▶
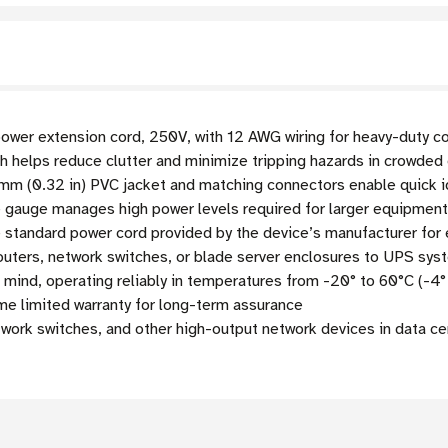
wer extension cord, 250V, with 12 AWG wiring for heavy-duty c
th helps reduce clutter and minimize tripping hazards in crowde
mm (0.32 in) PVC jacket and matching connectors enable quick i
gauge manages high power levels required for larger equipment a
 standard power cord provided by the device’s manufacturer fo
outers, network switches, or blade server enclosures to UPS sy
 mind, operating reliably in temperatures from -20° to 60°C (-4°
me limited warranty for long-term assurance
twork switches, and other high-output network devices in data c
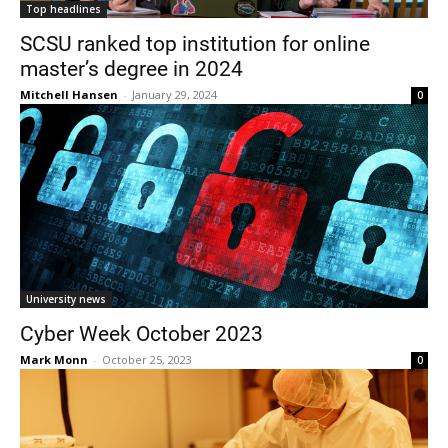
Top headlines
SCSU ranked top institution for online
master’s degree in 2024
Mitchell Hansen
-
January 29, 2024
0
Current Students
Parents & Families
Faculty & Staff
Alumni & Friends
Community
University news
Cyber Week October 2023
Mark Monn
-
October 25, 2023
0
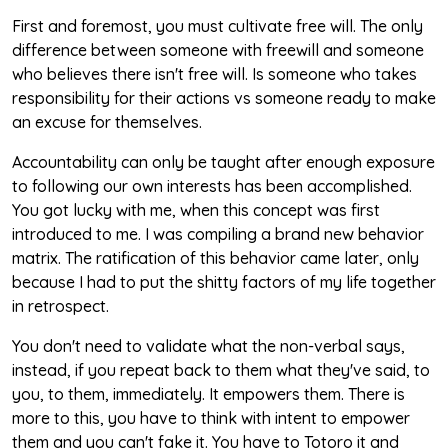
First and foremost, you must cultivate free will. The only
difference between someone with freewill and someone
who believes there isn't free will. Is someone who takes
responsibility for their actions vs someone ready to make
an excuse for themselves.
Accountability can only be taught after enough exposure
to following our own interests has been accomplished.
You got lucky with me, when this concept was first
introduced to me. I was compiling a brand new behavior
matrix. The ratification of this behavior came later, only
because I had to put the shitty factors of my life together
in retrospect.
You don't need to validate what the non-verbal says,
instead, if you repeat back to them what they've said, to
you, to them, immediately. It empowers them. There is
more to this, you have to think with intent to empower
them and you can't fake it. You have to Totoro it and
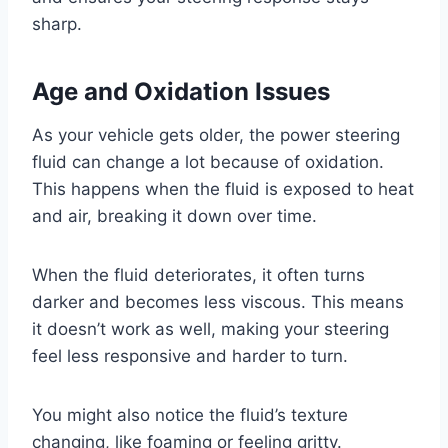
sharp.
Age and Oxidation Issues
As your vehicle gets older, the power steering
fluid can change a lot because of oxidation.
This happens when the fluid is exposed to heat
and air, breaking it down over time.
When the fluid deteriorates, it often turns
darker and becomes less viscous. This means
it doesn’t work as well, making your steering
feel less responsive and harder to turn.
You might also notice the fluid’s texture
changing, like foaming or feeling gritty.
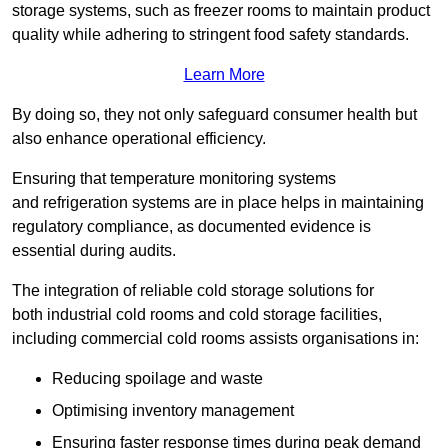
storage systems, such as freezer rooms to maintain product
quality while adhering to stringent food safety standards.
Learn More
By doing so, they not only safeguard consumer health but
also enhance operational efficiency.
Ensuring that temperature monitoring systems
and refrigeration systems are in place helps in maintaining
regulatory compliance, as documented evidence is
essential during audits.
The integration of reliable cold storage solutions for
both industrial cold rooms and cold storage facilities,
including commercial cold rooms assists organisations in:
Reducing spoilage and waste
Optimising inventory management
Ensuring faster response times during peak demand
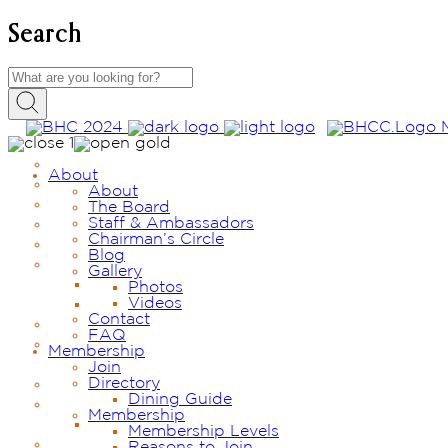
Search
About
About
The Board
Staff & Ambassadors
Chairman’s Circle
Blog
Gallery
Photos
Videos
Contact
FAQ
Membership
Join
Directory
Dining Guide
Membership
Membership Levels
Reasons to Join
◀
* _Task statement_: Everything from the line with "th helps reduce" through the line with "standard power cord" should be written out exactly as it appears above, end lines included, and nothing outside that range.

* _Task solution_:
th helps reduce clutter and minimize tripping hazards in crowde
mm (0.32 in) PVC jacket and matching connectors enable quick i
gauge manages high power levels required for larger equipment a
 standard power cord provided by the device’s manufacturer fo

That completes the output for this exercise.